> _YOUR TASK_
Each line below from the one containing "Apple AirPods 4" through the one containing "Очистители воздуха Dyson" is to be given again exactly, and no line outside that span.

Segment Start: DATASET EXCERPTS

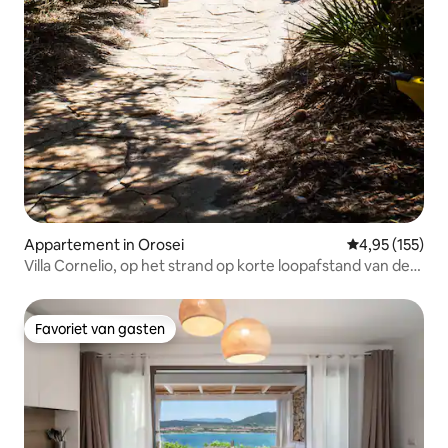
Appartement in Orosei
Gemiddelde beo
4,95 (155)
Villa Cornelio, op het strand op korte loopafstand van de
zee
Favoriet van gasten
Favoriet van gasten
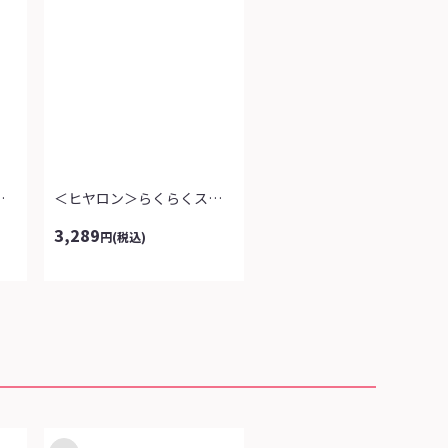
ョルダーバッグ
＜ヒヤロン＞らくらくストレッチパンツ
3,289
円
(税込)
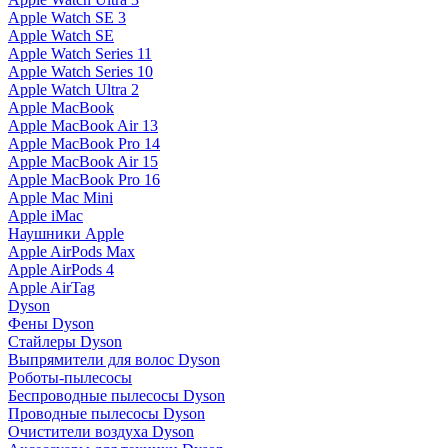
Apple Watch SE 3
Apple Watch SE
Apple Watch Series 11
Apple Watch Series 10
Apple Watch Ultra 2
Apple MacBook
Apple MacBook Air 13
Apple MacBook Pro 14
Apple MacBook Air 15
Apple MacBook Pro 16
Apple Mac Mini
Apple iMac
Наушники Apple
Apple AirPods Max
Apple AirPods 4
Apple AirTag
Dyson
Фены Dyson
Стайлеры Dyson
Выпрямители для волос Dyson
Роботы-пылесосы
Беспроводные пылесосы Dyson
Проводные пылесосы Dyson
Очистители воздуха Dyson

Segment End: DATASET EXCERPTS
Segment Start: DATASET EXCERPTS

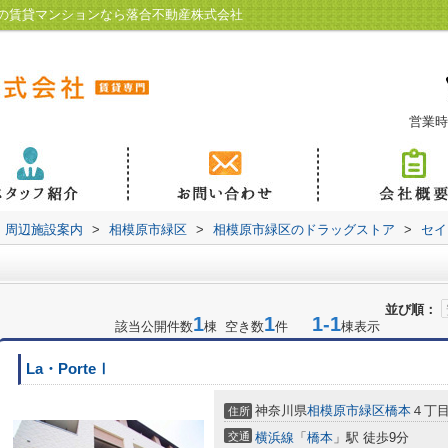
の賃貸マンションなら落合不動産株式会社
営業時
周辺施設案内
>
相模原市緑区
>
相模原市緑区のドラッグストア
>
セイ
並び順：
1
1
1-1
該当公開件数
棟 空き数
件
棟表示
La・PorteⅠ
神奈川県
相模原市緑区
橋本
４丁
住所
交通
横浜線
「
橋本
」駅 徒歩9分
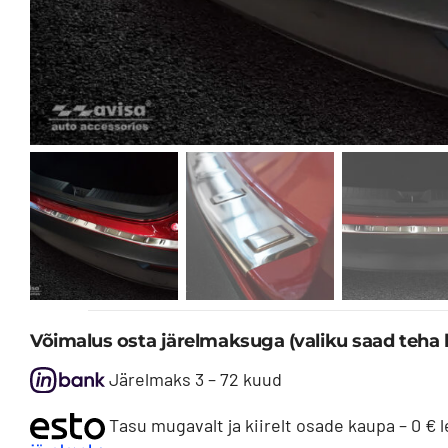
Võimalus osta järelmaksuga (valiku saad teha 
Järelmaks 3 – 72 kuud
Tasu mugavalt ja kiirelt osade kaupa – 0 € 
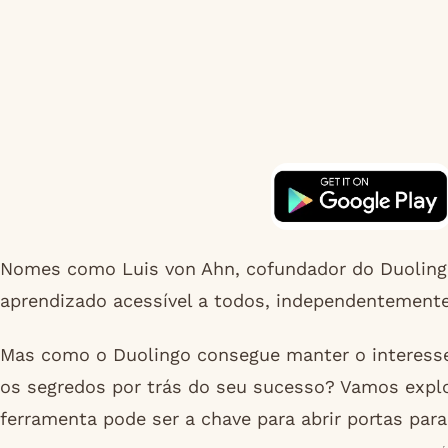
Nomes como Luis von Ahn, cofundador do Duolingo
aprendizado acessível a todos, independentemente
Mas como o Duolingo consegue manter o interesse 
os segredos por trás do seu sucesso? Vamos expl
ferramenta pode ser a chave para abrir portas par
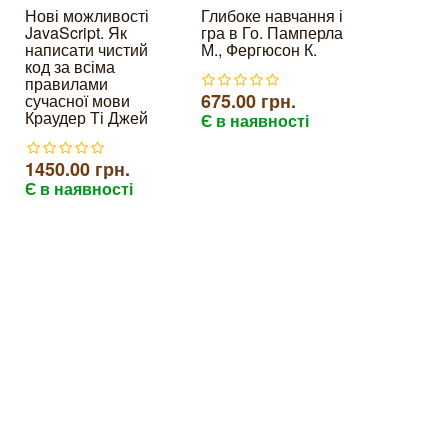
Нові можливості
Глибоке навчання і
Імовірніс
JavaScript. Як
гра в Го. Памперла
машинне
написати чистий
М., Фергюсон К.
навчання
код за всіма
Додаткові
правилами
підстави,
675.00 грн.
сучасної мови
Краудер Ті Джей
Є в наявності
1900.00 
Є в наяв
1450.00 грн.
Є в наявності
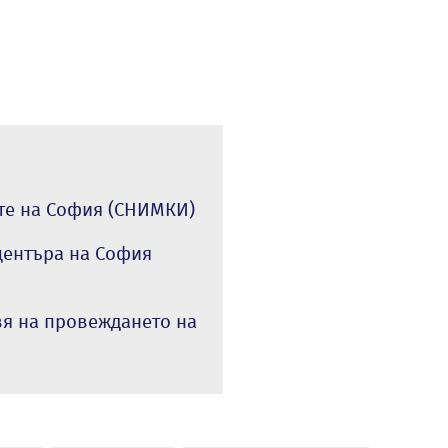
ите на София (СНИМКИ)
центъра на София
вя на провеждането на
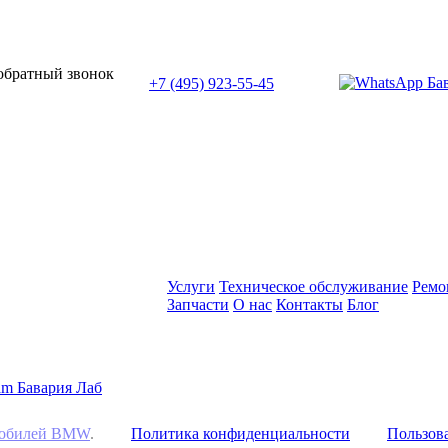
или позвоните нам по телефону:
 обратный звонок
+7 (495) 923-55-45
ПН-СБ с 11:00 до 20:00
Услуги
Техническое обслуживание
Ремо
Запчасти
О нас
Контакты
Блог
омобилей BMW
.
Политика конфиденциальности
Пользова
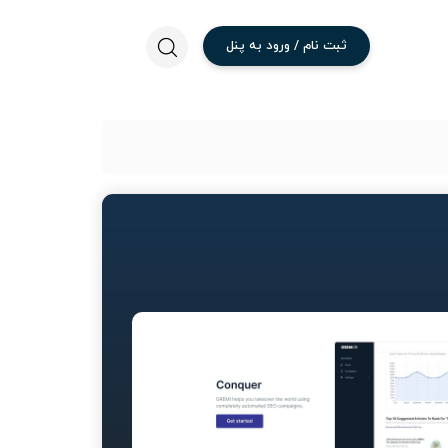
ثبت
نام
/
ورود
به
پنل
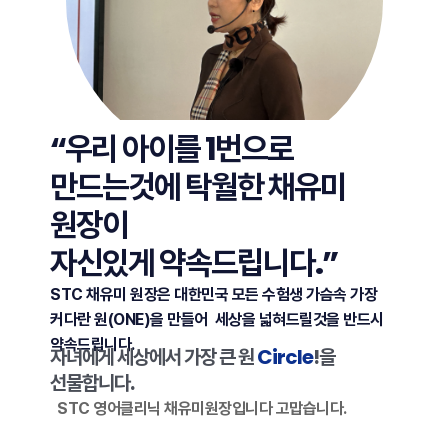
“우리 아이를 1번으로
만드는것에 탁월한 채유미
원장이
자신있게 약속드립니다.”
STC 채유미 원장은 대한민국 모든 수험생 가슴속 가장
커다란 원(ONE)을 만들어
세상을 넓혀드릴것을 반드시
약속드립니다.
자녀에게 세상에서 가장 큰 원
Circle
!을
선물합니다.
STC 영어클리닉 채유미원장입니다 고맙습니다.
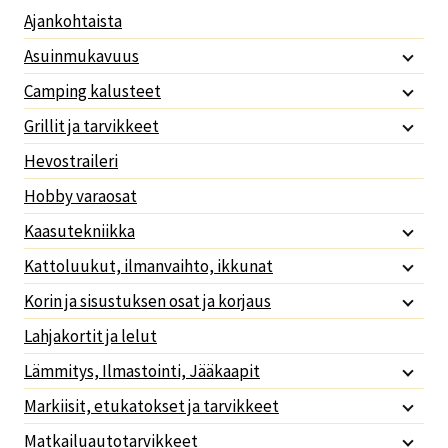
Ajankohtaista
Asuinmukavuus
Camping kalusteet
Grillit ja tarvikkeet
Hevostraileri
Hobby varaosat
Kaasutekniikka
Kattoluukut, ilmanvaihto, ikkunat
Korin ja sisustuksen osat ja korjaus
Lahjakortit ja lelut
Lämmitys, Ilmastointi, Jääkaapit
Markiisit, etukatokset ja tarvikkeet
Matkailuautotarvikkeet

Segment End: DATASET EXCERPTS

> _WRITTEN SOLUTION_
Apple AirPods 4
Apple AirTag
Dyson
Фены Dyson
Стайлеры Dyson
Выпрямители для волос Dyson
Роботы-пылесосы
Беспроводные пылесосы Dyson
Проводные пылесосы Dyson
Очистители воздуха Dyson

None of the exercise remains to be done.